#### EXTRACTED MATERIAL:

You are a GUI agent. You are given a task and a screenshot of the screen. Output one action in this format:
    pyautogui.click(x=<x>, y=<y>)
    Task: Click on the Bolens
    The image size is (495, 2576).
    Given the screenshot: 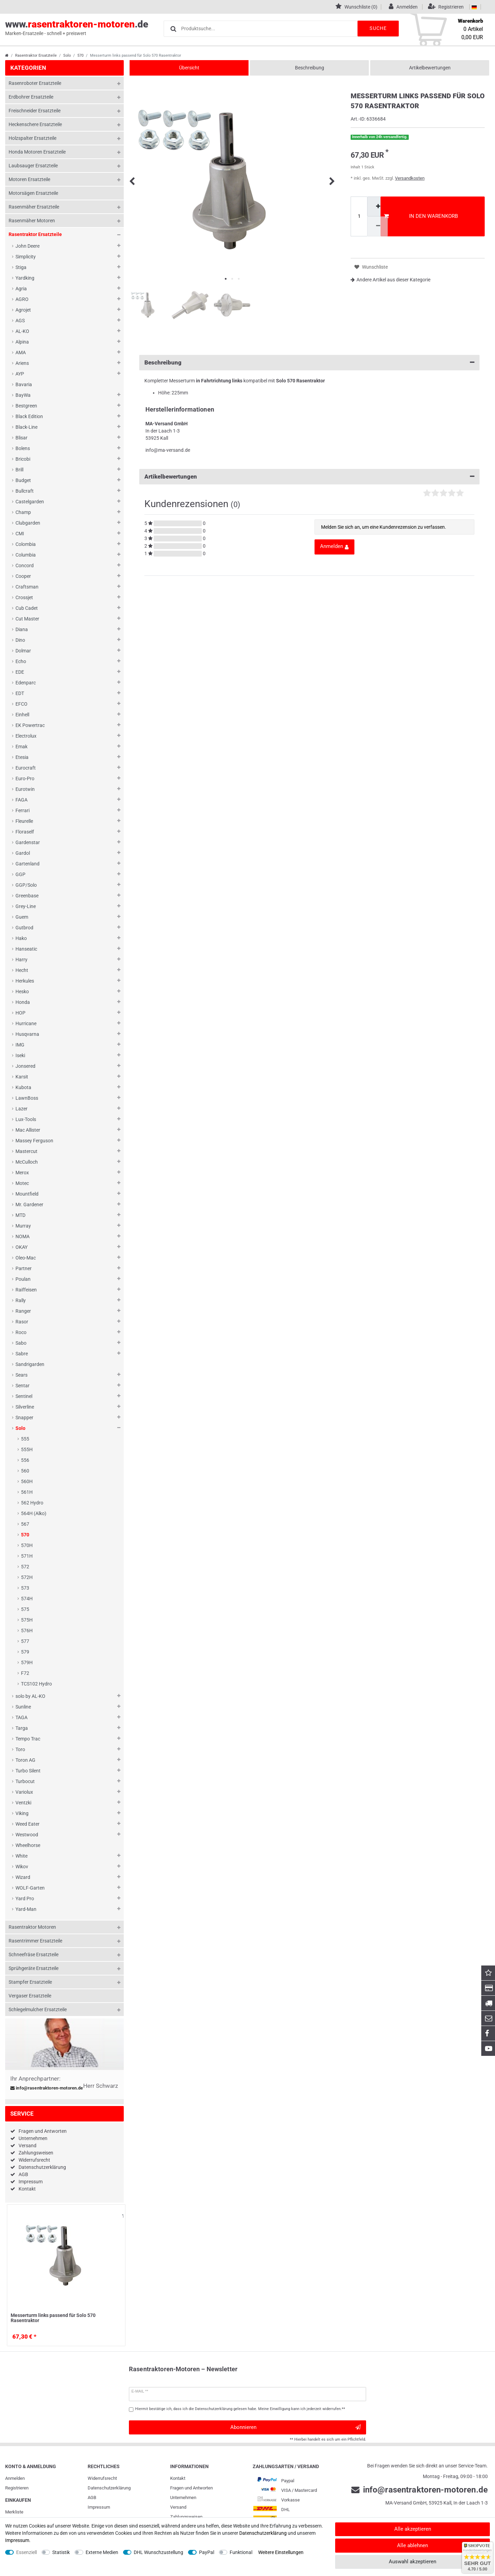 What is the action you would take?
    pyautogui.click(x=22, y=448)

==

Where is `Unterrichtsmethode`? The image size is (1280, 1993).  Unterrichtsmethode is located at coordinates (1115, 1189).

---

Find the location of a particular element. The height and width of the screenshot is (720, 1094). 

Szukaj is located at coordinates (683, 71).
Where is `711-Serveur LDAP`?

#### THE PROBLEM:
If a line in the records above contains the word "image", copy it.

#### ANSWER FOR THE TASK:
    The image size is (495, 2576).
Where is `Unterrichtsmethode`? The image size is (1280, 1993).  Unterrichtsmethode is located at coordinates (1115, 1189).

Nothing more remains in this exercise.